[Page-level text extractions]
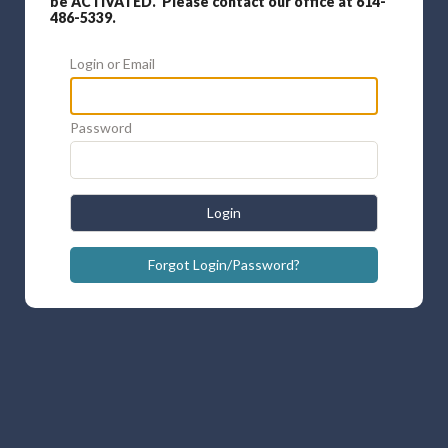
be ACTIVATED. Please contact our office at 614-
486-5339.
Login or Email
Password
Login
Forgot Login/Password?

→ **Required work**: Please report only the count of lines in the entries above where the word "Login" appears.

→ **Answer to this exercise**: 3